Adding new features (offline Hive) removes all previous data

ericchen · May 26, 2020, 8:56am

Hi,

Seems adding new features (offline Hive) simply removes all existing data. Is there any reason that we have to do that? Hive only enforces schema on READ. Is that possible we just keep the existing data and simply return empty for the missing features?

Thanks!

Fabio · May 26, 2020, 6:31pm

Hi @ericchen,

Currently the APIs don’t provide a way of extending the feature group with more features. We are closing on a new release of the APIs that will allow it.

Currently, if you call create_featuregroup to create a feature group with the same name twice, the second time the API call should fail and you should increment the featuregroup_version parameter.
(Here you can find the documentation for the method: http://hops-py.logicalclocks.com/hops.html#hops.featurestore.create_featuregroup)

We had a bug in an early version for which this wasn’t true, and the data was removed (as you are experiencing). Are you using https://hopsworks.ai?

–
Fabio

ericchen · May 26, 2020, 9:47pm

Thanks Fabio!

Yes, I’m on hopsworks.ai and here is the instance URL:
https://e78771d0-848d-11ea-a397-f1d57d468680.aws.hopsworks.ai/hopsworks/#!/

The problem I saw is when I added a new feature to an existing feature group, it shows all existing data will be removed. I have to create a new version instead.

Then I created a new version of the same feature group and added a new feature there but seems all existing data are also removed

No data in version 2

Fabio · May 27, 2020, 9:20pm

Hi @ericchen,

Yes, creating a new version does not automatically migrate the data, however you can still read the data from the previous version. That’s by design. The rationale is that a new version means that there is a breaking change the feature group (e.g. you dropped a feature or changed completely the meaning of a feature), so we can’t automatically migrate the feature group data between version. Users have to write a Spark job that reads from the previous version, apply the transformations and write the dataframe in the new version.

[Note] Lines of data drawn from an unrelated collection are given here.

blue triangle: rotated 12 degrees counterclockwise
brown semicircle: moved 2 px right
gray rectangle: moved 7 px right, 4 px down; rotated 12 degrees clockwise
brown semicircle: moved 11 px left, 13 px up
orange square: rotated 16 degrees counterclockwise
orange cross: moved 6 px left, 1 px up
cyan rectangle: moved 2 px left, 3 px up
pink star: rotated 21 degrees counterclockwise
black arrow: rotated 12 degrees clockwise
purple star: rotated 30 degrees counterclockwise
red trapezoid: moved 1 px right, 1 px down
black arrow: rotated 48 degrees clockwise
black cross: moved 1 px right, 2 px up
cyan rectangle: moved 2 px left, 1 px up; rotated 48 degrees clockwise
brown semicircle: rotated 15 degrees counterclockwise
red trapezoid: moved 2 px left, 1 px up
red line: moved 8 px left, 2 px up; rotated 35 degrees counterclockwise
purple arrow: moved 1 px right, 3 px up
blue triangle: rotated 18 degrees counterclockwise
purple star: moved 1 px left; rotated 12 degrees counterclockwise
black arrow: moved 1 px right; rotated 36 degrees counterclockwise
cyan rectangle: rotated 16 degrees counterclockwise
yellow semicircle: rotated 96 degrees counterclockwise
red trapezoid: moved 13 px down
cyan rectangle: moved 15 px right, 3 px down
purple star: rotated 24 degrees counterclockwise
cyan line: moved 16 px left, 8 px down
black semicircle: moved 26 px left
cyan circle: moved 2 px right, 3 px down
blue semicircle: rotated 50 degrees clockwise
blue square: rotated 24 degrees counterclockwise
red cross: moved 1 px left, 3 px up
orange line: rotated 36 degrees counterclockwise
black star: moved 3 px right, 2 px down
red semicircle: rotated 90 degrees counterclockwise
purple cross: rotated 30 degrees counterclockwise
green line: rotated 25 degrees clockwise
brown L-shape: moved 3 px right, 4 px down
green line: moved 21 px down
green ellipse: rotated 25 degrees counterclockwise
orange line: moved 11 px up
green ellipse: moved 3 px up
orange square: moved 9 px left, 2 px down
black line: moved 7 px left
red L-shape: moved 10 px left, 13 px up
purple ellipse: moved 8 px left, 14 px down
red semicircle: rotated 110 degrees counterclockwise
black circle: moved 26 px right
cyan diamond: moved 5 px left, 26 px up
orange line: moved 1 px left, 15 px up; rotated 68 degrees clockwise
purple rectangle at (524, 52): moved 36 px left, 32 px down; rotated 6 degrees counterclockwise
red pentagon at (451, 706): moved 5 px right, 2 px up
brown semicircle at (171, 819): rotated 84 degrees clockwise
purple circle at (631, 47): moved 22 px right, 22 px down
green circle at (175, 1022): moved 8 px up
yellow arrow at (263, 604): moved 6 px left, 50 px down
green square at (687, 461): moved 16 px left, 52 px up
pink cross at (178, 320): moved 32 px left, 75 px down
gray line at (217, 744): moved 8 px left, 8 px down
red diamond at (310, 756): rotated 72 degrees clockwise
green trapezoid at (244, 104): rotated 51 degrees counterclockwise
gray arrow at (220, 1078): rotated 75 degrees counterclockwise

From an implementation point of view, a new version means a new Hive table which will be initially empty.

Unfortunately, as I was mentioning above, we currently treat “adding a new column” as a breaking change. But that’s going to be fixed with the new APIs.

–
Fabio

ericchen · May 28, 2020, 8:00am

But that’s going to be fixed with the new APIs.

That’s existing!

a new version means a new Hive table which will be initially empty.

Is there a limitation on how many feature sets (hive table) that can be created in the system. Not so familiar with Hive but I believe all the schemas are stored in some metadata store and there may be a limitation.

Thanks!

Fabio · May 28, 2020, 10:38pm

From a metadata point of view, I don’t think there is a real limitation in terms of number of feature groups. The metadata for feature groups (the Hive tables) are stored on NDB which can scale to 100 TB+ in memory and in the order of PB for disk storage.

If you work in an AI Hyperscale type of company where you have 100ks features across several thousands feature groups, then depending how you structure and partition them, what kind of joins you make, then you’ll probably have to spend some time tuning the database and Hive so that the query compilation time is acceptable. But if that’s the case, we are here to help

–
Fabio

ericchen · May 29, 2020, 1:26am

Thanks Fabio! That is really helpful! Our team is currently evaluating hopsworks feature store for our needs. Will let your team know if we need any help,

Jim_Dowling · May 30, 2020, 6:29pm

We try to keep slack for customers for now - this is our community support channel for now. It may change when we grow more.